2011年12月26日月曜日

最後の三分スピーチ

今年最後の朝礼で三分スピーチが回ってきたことに運命を感じる。
と書いたら大袈裟だろうか。いや、そんなことはない(反語)。

総決算である。

なにしろ一年間、話し方教室に通い続けた。東日本大震災の翌日も誕生日もクリスマスも通った。
話し方を徹底的に学ぶ一年と決めて何よりも教室を優先した。

まわりを驚かせるために。
自信をつかむために。
自分を変えるために。

ドキドキしながら足を運んだ初日は昔日の彼方。本当に長い一年だった。

教室に通いながら気づかなかった自分を発見していった。
コンプレックスであるはずの声を「いい声だ」と褒められる。にわかに信じられなかった。しかし、いろいろなところで繰り返し褒められる。
笑顔の印象がいいと言われる。以前からそう言われることはあった。しかし、それを長所と言える長所だとは受け止めていなかった。

けっしてゼロからのスタートではなかったのだ。

これまでの経験とその醸成。短所ばかりに目が向いていた。自分の長所が、いつの間にか、見えないようになっていた。
新しいことを始めるたびに浮かぶ「もっと早く始めればよかった」という後悔は不思議となかった。これまでの経験があったからこそ、今ココに立っている。


今年最後の三分スピーチにのぞんだ。
準備も入念にした。
一週間前の月曜教室で披露し、昨日の日曜教室で反応を確かめた。
冗長にならないよう、まどろっこしい部分を一切、カットした。

舌の運動、表情筋の運動、腹式呼吸、外郎売り、水分補給……通勤中、朝礼直前にできることはすべてやってスタンバイ。
気楽に行こうよ。年が変わったとしても終わりなき日常は続くよ、という気持ち半分。
そういう余裕を持てること自体も成長だが、それ以上に区切りのスピーチだという意識が強かった。成果を出さないといけない。やってやる。強い意気込みが、所詮スピーチという気楽な心境を上回っていく。絶対に手を抜くな。照れるな。

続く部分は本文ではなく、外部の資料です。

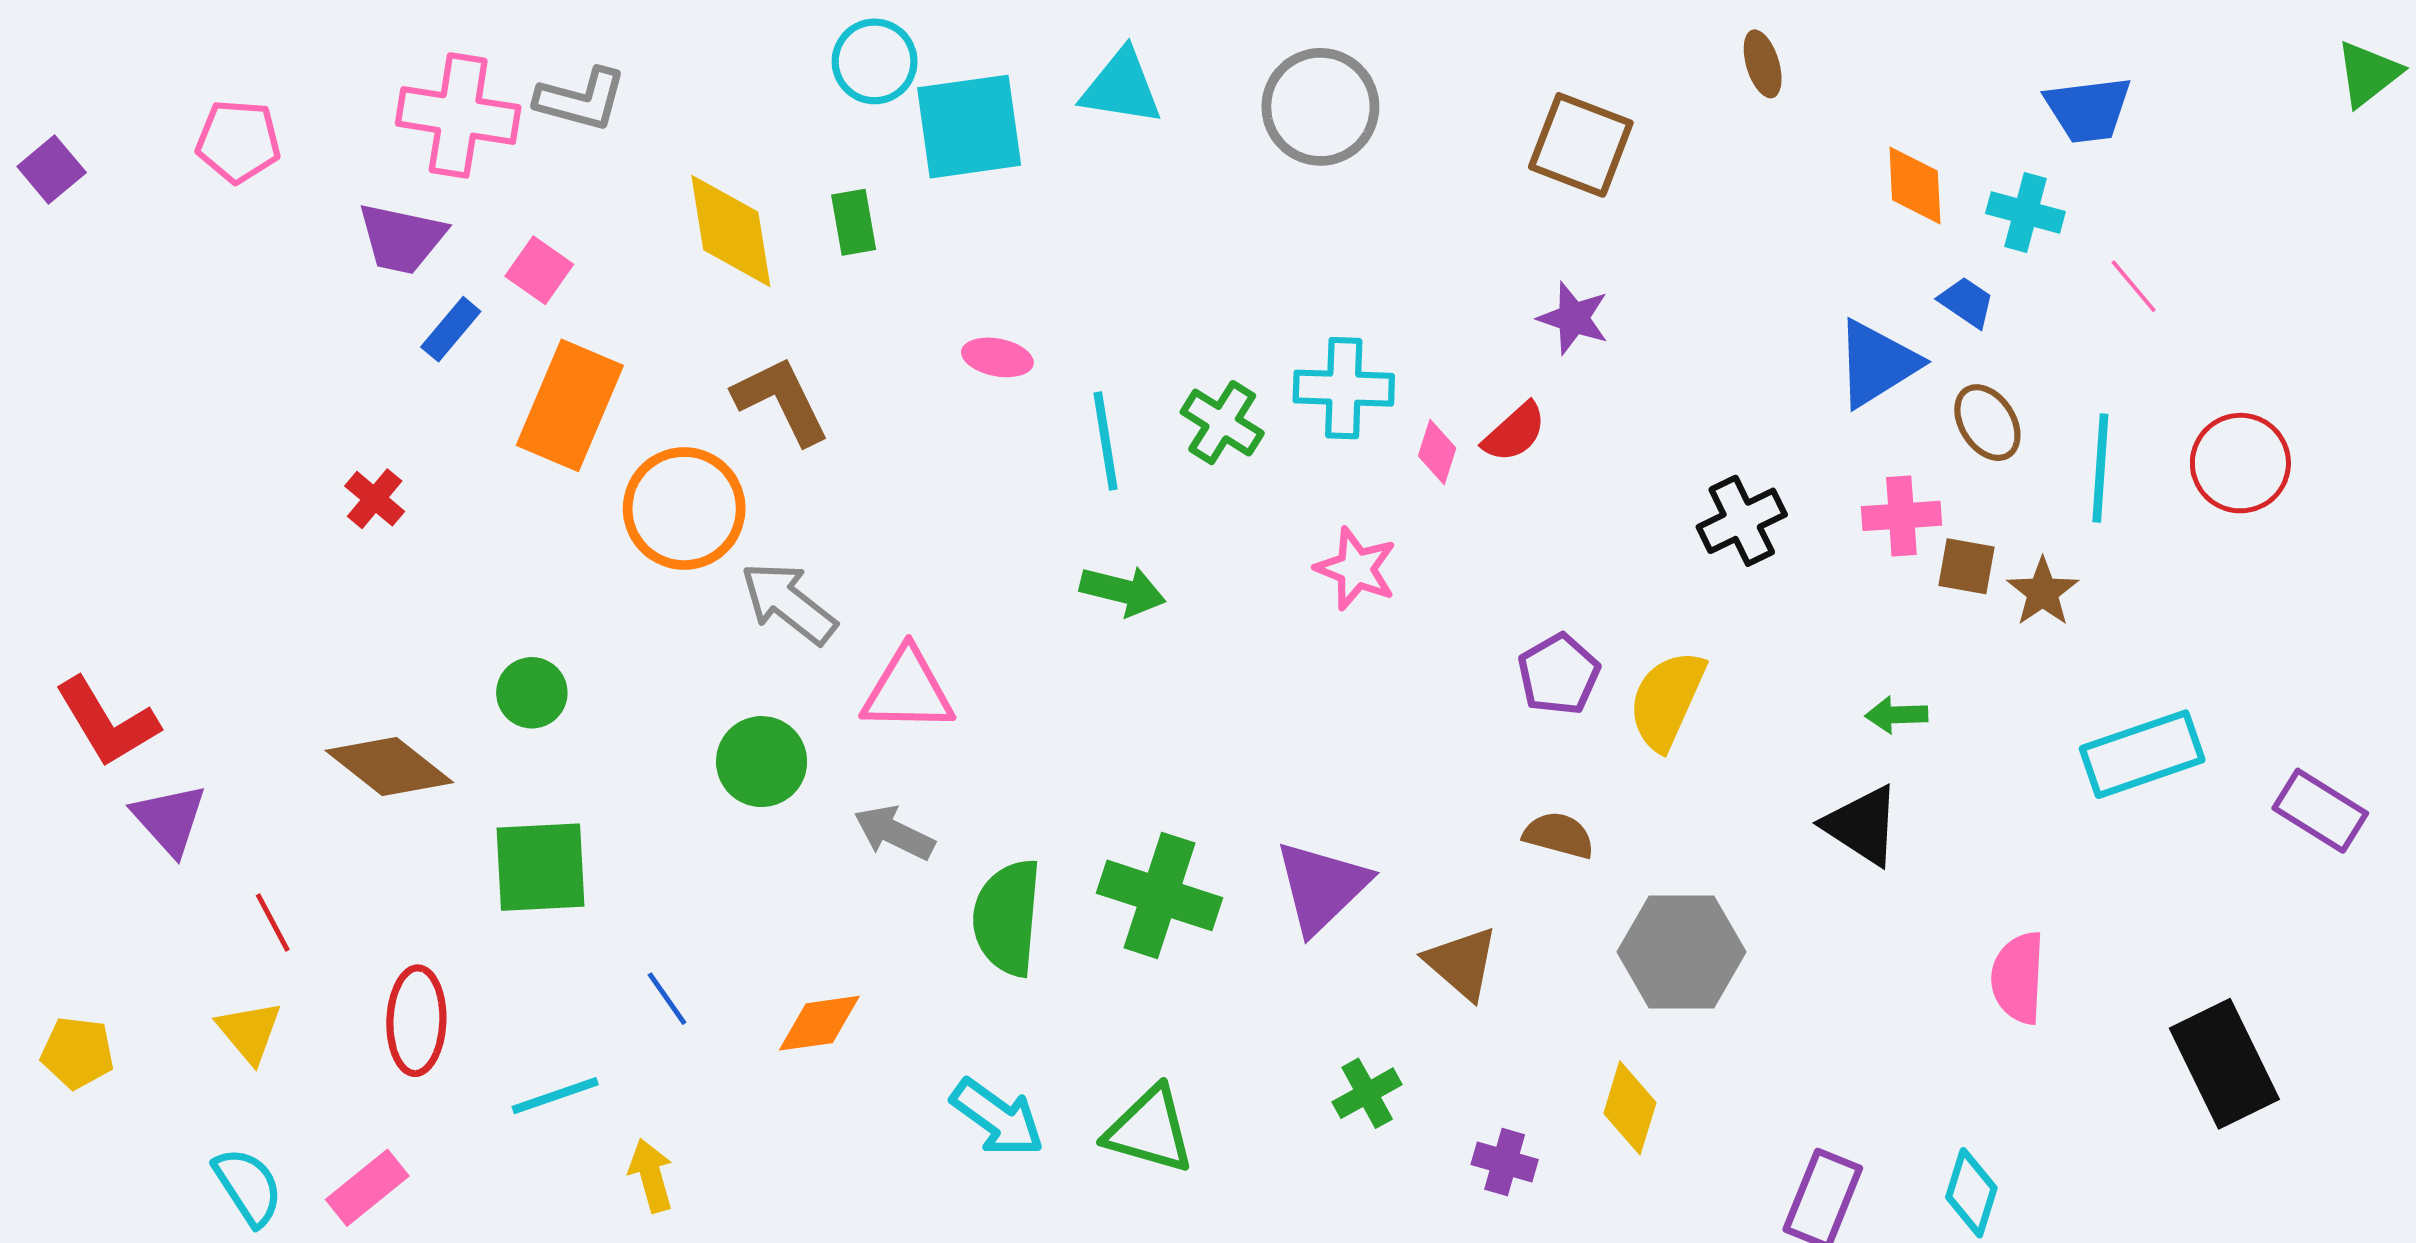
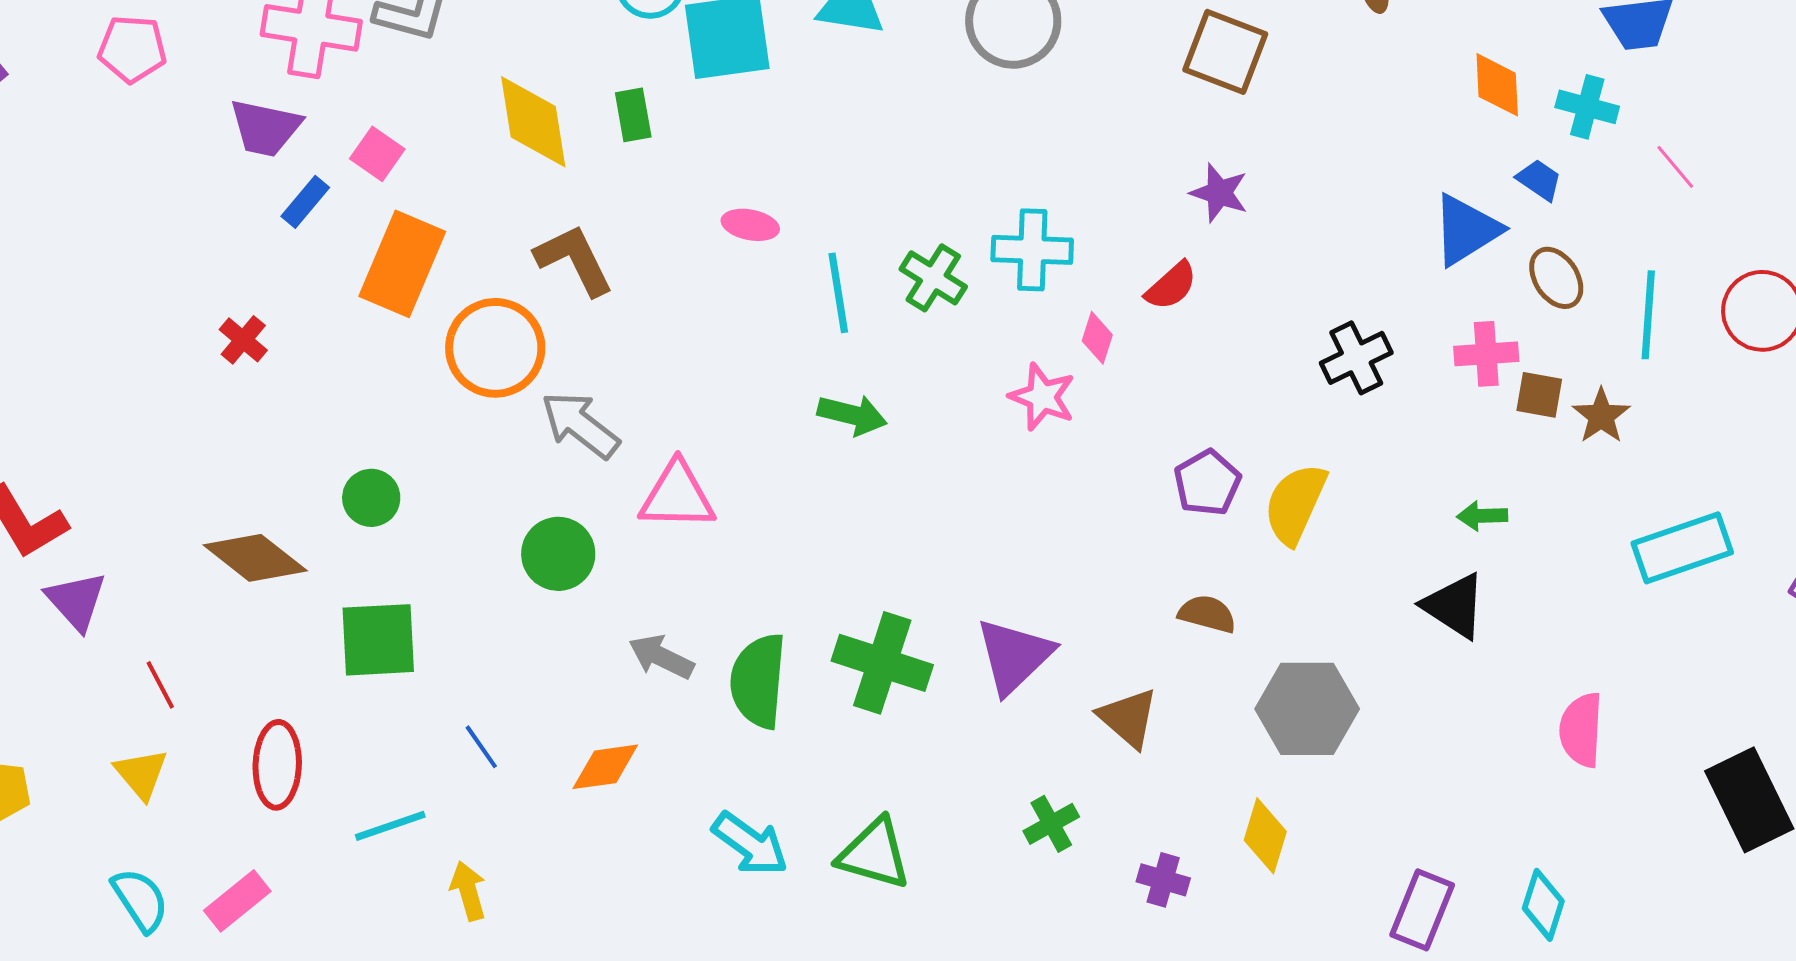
pink diamond: (1437, 452) -> (1097, 338), moved
gray arrow: (894, 833) -> (661, 657), moved

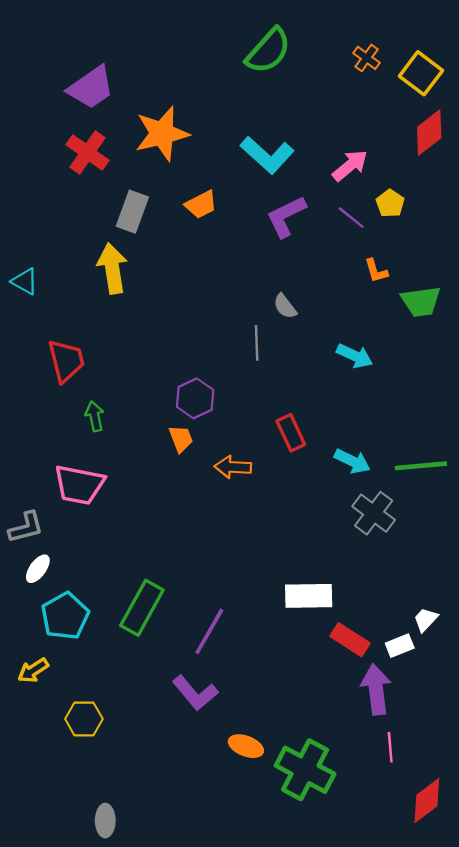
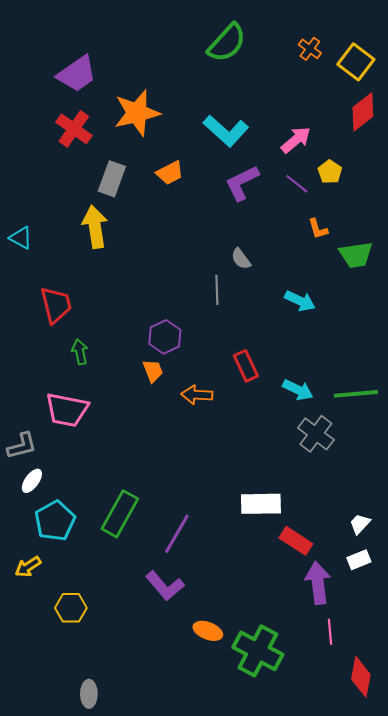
white rectangle: (400, 646) -> (359, 560), moved
red diamond: (427, 800) -> (361, 677), turned -42

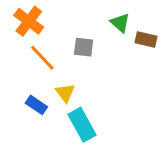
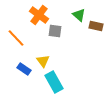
orange cross: (29, 21) -> (39, 15), moved
orange line: (42, 58) -> (16, 38), moved

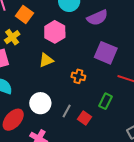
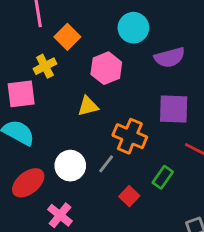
purple square: (106, 53) -> (174, 109), turned -30
orange cross: (78, 76) -> (130, 136), size x1.6
gray line: (67, 111) -> (106, 164), moved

緊張感を与えない自然な表情、第一声で大きく通る声を出す、冒頭で主題を伝える、ジェスチャーを交える、視線のデリバリー、疑問文の問いかけ、なりきった台詞まわし、ワンセンテンスを短く、レペティション、コンパクトな〆……。

一つ一つのチェックポイントを意識できた。

特に講評されるわけではない。誰かに感想を言われるわけでもない。
ただ、今やれるものを出せた満足感はあった。

以前、友人の結婚式で頼まれてスピーチに立った9月某日。満足感はあったが、ここまで準備をして、この程度しか話せないのか、という思いも一方であった。

厳しく反省すれば、今回もその思いに近くもある。
視線のデリバリーを急ぎすぎたり、細かい表現にこだわり言い直してしまったり、間を活かし切れなかったり、真実味のある心情吐露がなかったり……。

ここまでやって、この程度なのか。
そう考えることもできる。
しかしその繰り返しなのだ。
それでもすべてが糧になっている。

この一年の成果を今の自分として受け止める。
でも、まだまだこれからだよ。

ぼちぼち来年の計画でも立てよう。

新しいスタートに向けて。
「今日という日は残された日々の最初の一日」なのだから。